TASK PROMPT. Give back every line of the material exactly, as it appears below.

EXTRACTED MATERIAL.
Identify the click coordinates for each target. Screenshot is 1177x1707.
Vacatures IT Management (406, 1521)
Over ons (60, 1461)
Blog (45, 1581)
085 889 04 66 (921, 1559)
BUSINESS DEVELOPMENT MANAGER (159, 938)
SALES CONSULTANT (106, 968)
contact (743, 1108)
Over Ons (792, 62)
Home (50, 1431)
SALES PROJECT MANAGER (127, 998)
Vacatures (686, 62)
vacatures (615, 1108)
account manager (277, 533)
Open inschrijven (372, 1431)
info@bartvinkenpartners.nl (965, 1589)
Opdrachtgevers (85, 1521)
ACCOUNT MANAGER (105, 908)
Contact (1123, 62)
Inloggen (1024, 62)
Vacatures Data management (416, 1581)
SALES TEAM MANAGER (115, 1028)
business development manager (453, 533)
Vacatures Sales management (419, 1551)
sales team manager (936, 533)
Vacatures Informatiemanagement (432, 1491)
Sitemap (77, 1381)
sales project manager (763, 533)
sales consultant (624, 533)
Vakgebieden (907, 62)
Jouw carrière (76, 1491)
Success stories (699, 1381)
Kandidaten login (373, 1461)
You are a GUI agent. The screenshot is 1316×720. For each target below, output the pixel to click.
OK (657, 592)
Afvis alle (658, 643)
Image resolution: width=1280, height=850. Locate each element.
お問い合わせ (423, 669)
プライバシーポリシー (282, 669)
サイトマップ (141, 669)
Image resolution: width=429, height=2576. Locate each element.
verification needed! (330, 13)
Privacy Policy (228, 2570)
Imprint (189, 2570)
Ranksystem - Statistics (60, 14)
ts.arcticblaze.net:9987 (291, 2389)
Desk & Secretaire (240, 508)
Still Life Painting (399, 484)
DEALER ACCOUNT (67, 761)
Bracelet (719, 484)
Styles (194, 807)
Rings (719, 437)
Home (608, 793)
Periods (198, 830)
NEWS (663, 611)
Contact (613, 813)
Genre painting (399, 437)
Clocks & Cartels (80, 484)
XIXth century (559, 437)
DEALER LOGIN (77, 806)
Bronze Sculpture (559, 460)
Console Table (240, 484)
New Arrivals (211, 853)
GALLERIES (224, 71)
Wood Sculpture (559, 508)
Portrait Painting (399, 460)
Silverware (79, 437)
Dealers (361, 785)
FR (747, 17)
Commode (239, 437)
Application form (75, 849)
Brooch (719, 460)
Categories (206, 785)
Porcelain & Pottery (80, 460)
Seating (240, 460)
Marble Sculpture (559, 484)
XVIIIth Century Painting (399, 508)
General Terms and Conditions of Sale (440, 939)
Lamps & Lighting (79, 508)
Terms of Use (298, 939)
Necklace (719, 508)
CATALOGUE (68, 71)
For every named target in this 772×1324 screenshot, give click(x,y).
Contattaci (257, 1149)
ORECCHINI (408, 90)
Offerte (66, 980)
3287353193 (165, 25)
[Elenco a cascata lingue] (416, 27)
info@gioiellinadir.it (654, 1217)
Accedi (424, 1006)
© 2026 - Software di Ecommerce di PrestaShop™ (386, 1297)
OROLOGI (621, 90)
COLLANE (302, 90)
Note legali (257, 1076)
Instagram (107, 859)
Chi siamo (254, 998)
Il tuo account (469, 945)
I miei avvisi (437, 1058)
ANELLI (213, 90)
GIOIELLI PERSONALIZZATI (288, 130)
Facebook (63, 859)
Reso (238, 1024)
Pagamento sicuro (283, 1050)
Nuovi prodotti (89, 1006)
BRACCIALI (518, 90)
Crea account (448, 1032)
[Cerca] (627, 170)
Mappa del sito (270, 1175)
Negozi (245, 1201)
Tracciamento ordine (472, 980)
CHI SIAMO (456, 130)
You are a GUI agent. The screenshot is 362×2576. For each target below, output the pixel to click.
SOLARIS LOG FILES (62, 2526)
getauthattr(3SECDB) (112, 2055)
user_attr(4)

RESPONSE TO THIS TASK.
Identify the click coordinates for each target. Screenshot is 1177x1707.
Vacatures IT Management (406, 1521)
Over ons (60, 1461)
Blog (45, 1581)
085 889 04 66 (921, 1559)
BUSINESS DEVELOPMENT MANAGER (159, 938)
SALES CONSULTANT (106, 968)
contact (743, 1108)
Over Ons (792, 62)
Home (50, 1431)
SALES PROJECT MANAGER (127, 998)
Vacatures (686, 62)
vacatures (615, 1108)
account manager (277, 533)
Open inschrijven (372, 1431)
info@bartvinkenpartners.nl (965, 1589)
Opdrachtgevers (85, 1521)
ACCOUNT MANAGER (105, 908)
Contact (1123, 62)
Inloggen (1024, 62)
Vacatures Data management (416, 1581)
SALES TEAM MANAGER (115, 1028)
business development manager (453, 533)
Vacatures Sales management (419, 1551)
sales team manager (936, 533)
Vacatures Informatiemanagement (432, 1491)
Sitemap (77, 1381)
sales project manager (763, 533)
sales consultant (624, 533)
Vakgebieden (907, 62)
Jouw carrière (76, 1491)
Success stories (699, 1381)
Kandidaten login (373, 1461)
You are a GUI agent. The screenshot is 1316×720. For each target below, output the pixel to click.
OK (657, 592)
Afvis alle (658, 643)
Image resolution: width=1280, height=850. Locate each element.
お問い合わせ (423, 669)
プライバシーポリシー (282, 669)
サイトマップ (141, 669)
Image resolution: width=429, height=2576. Locate each element.
verification needed! (330, 13)
Privacy Policy (228, 2570)
Imprint (189, 2570)
Ranksystem - Statistics (60, 14)
ts.arcticblaze.net:9987 (291, 2389)
Desk & Secretaire (240, 508)
Still Life Painting (399, 484)
DEALER ACCOUNT (67, 761)
Bracelet (719, 484)
Styles (194, 807)
Rings (719, 437)
Home (608, 793)
Periods (198, 830)
NEWS (663, 611)
Contact (613, 813)
Genre painting (399, 437)
Clocks & Cartels (80, 484)
XIXth century (559, 437)
DEALER LOGIN (77, 806)
Bronze Sculpture (559, 460)
Console Table (240, 484)
New Arrivals (211, 853)
GALLERIES (224, 71)
Wood Sculpture (559, 508)
Portrait Painting (399, 460)
Silverware (79, 437)
Dealers (361, 785)
FR (747, 17)
Commode (239, 437)
Application form (75, 849)
Brooch (719, 460)
Categories (206, 785)
Porcelain & Pottery (80, 460)
Seating (240, 460)
Marble Sculpture (559, 484)
XVIIIth Century Painting (399, 508)
General Terms and Conditions of Sale (440, 939)
Lamps & Lighting (79, 508)
Terms of Use (298, 939)
Necklace (719, 508)
CATALOGUE (68, 71)
For every named target in this 772×1324 screenshot, give click(x,y).
Contattaci (257, 1149)
ORECCHINI (408, 90)
Offerte (66, 980)
3287353193 (165, 25)
[Elenco a cascata lingue] (416, 27)
info@gioiellinadir.it (654, 1217)
Accedi (424, 1006)
© 2026 - Software di Ecommerce di PrestaShop™ (386, 1297)
OROLOGI (621, 90)
COLLANE (302, 90)
Note legali (257, 1076)
Instagram (107, 859)
Chi siamo (254, 998)
Il tuo account (469, 945)
I miei avvisi (437, 1058)
ANELLI (213, 90)
GIOIELLI PERSONALIZZATI (288, 130)
Facebook (63, 859)
Reso (238, 1024)
Pagamento sicuro (283, 1050)
Nuovi prodotti (89, 1006)
BRACCIALI (518, 90)
Crea account (448, 1032)
[Cerca] (627, 170)
Mappa del sito (270, 1175)
Negozi (245, 1201)
Tracciamento ordine (472, 980)
CHI SIAMO (456, 130)
You are a GUI agent. The screenshot is 362×2576. For each target below, output the pixel to click.
SOLARIS LOG FILES (62, 2526)
getauthattr(3SECDB) (112, 2055)
user_attr(4)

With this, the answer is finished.